12 L’objet général de la Convention consistait à transférer aux trois provinces de l’Ouest la maîtrise des terres et des ressources naturelles. Des trois dispositions traitant des « Réserves indiennes », les deux premières précisaient que l’administration de ces réserves continuerait de relever du gouvernement fédéral en dépit du transfert général. Toutefois, le gouvernement provincial aurait le droit et la responsabilité de légiférer sur certaines questions relatives aux ressources naturelles touchant les Indiens, notamment la chasse. L’article 88 de la Loi sur les Indiens, L.R.C. 1985, ch. I-5, qui a été édicté en 1951 (S.C. 1951, ch. 29, art. 87), rend les lois provinciales d’ordre général applicables aux Indiens en l’absence de quelque traité ou loi fédérale incompatible. Par l’édiction du par. 13, le gouvernement fédéral a précisé que les activités de chasse et de pêche pratiquées par les Indiens pouvaient être assujetties à la réglementation provinciale, en s’efforçant de faire en sorte que ses obligations préexistantes envers les Indiens en matière de droits de chasse seraient respectées.

13 Le paragraphe 13 a à la fois confirmé et limité le pouvoir de réglementation de la province : Frank c. La Reine, [1978] 1 R.C.S. 95, p. 100; Moosehunter c. La Reine, [1981] 1 R.C.S. 282, p. 285; R. c. Horseman, [1990] 1 R.C.S. 901, p. 931‑932; R. c. Badger, [1996] 1 R.C.S. 771, par. 45. Cette disposition a confirmé le pouvoir de la province de réglementer la chasse aux fins de conservation (voir Badger, précité, par. 71), mais elle a protégé le droit des Indiens de chasser sur les terres inoccupées de la Couronne et sur les terres à l’égard desquelles les Indiens disposent d’un droit d’accès. D’autres sources potentielles de droits de chasse ancestraux existent en dehors du cadre du par. 13 de la Convention, par exemple les pratiques traditionnelles reconnues par la common law et protégées par l’art. 35 de la Loi constitutionnelle de 1982. Cependant, étant donné que M. Blais fonde sa revendication exclusivement sur le par. 13 de la Convention, nous devons limiter notre examen à cette disposition.

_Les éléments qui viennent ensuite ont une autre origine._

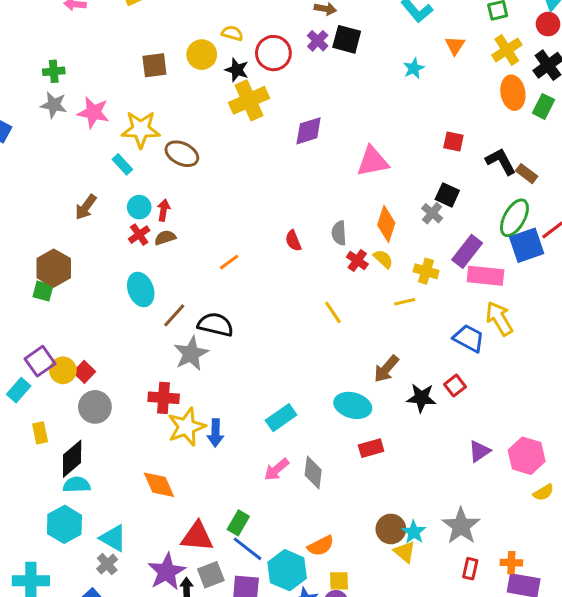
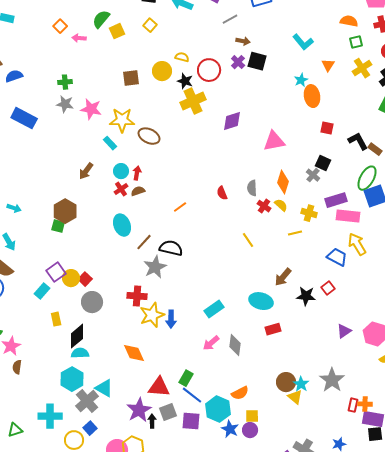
orange ellipse: (513, 93) -> (312, 96), moved
purple rectangle: (467, 251) -> (336, 200), turned 35
gray cross: (107, 564) -> (87, 401), moved, size x1.6
red rectangle: (470, 569) -> (353, 405), moved

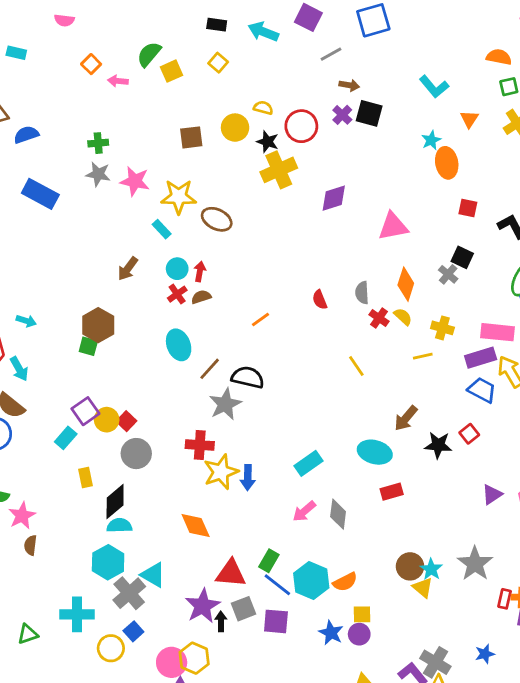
purple rectangle: (336, 200) -> (481, 358), moved
cyan hexagon: (218, 409) -> (311, 581), moved

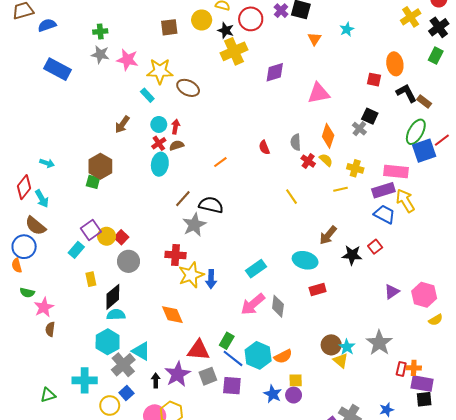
orange triangle: (469, 119) -> (314, 39), moved
orange ellipse: (447, 163) -> (395, 64), moved
cyan ellipse: (179, 345) -> (160, 164), moved, turned 30
pink arrow: (304, 511) -> (253, 304), size x1.4
black arrow: (221, 621) -> (156, 380), moved

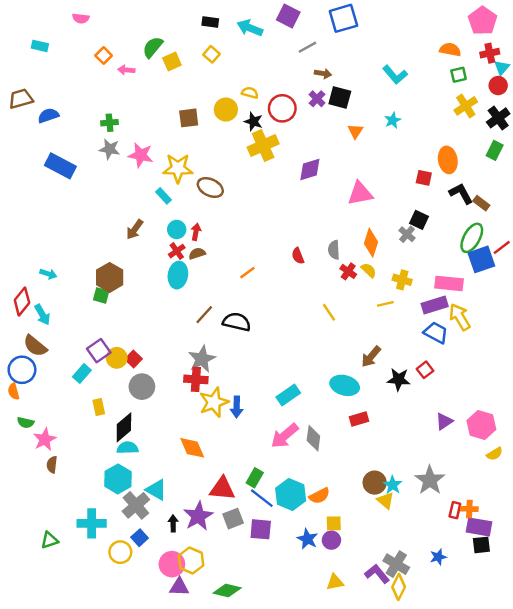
gray star: (194, 225) -> (202, 359), moved

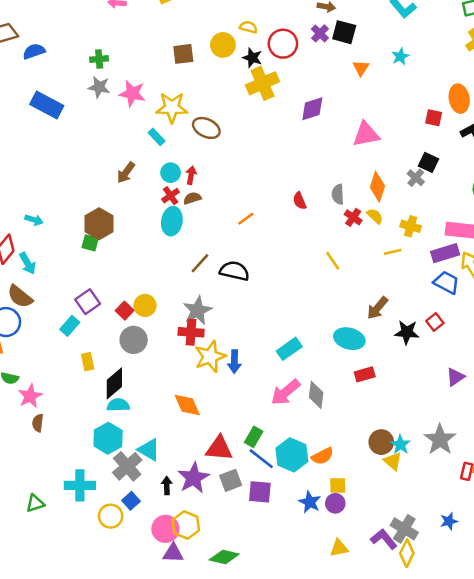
yellow circle: (117, 358) -> (145, 305), moved

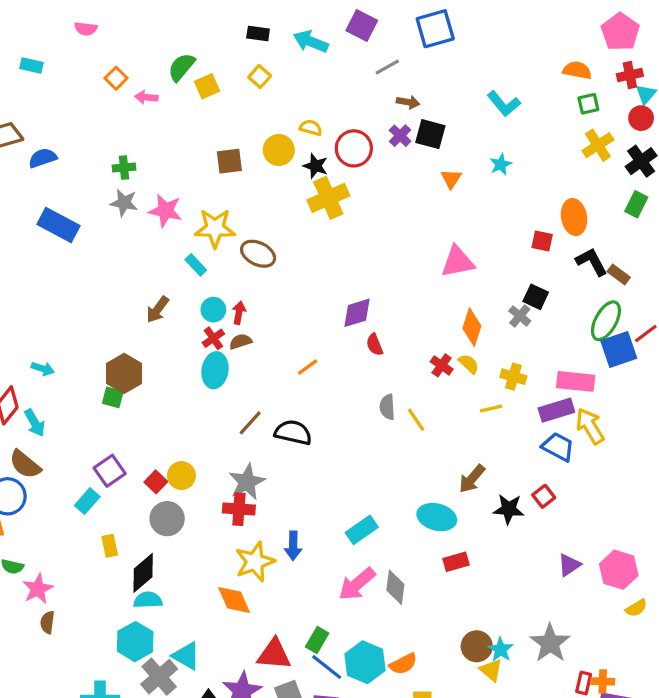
purple diamond: (312, 109) -> (357, 313), moved
gray semicircle: (338, 194) -> (387, 407), moved
yellow star: (210, 357) -> (255, 562), moved

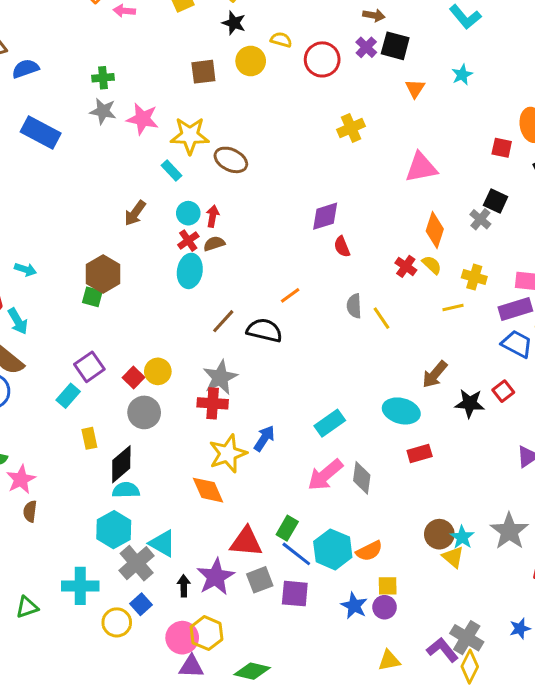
black star: (316, 166) -> (234, 23), moved
yellow cross: (328, 198) -> (351, 128), moved, size x0.7
orange line: (308, 367) -> (290, 295), moved
blue arrow: (293, 546) -> (264, 438), turned -148

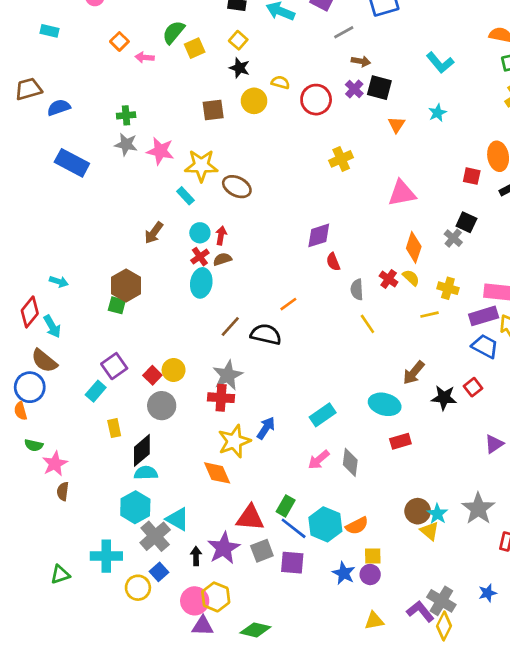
gray semicircle: (354, 306) -> (357, 290), moved
pink arrow: (325, 475) -> (319, 460), size x0.7

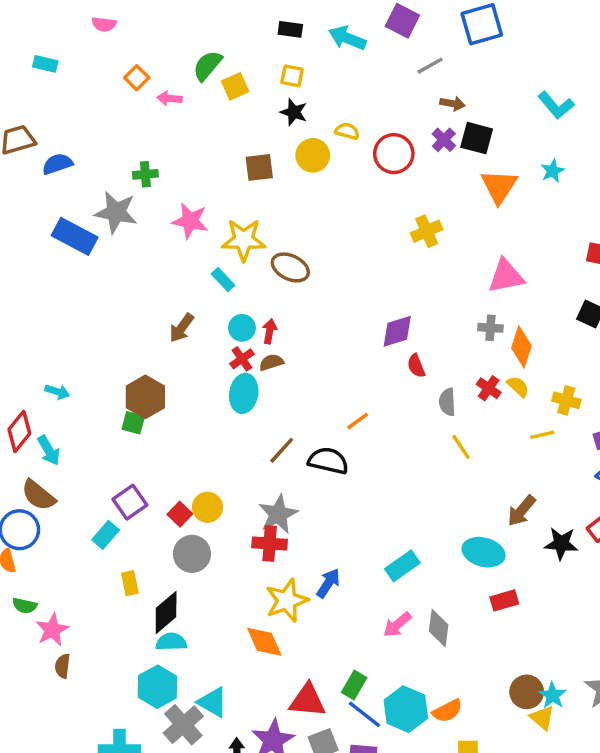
yellow square: (238, 40) -> (292, 76), turned -30
orange triangle: (397, 125) -> (499, 186), size x1.6
gray star: (126, 144) -> (116, 212), moved, size x1.4
gray cross: (453, 238) -> (490, 328), moved, turned -36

B. Le contexte réglementaire

14 La province du Manitoba a exercé son pouvoir de réglementation et établi des dispositions législatives et réglementaires visant la protection de sa population d’animaux sauvages : Loi sur la conservation de la faune. En plus d’indiquer quelles espèces peuvent être chassées, les règlements précisent les périodes d’ouverture de la chasse, les territoires où il est permis de chasser et les méthodes de chasse autorisées. Pour ce qui est des espèces ne faisant pas l’objet d’une interdiction de chasse absolue, le Manitoba a fixé des restrictions saisonnières et établi un système de permis permettant de savoir combien d’animaux des espèces visées ont été tués, et de connaître les date et lieu où ils l’ont été.

15 Présentement, les conditions de délivrance des permis de chasse au cerf et les restrictions saisonnières établies en vertu de la Loi sur la conservation de la faune du Manitoba ne s’appliquent pas aux membres des bandes indiennes. N’appartenant pas à une bande indienne, mais plutôt à la communauté métisse du Manitoba, M. Blais a été arrêté et accusé d’avoir illégalement chassé le cerf hors saison. Le gouvernement du Manitoba soutient que le par. 13 de la Convention ne dispense pas les Métis de l’obligation de se conformer aux règlements sur la chasse au cerf. M. Blais prétend le contraire.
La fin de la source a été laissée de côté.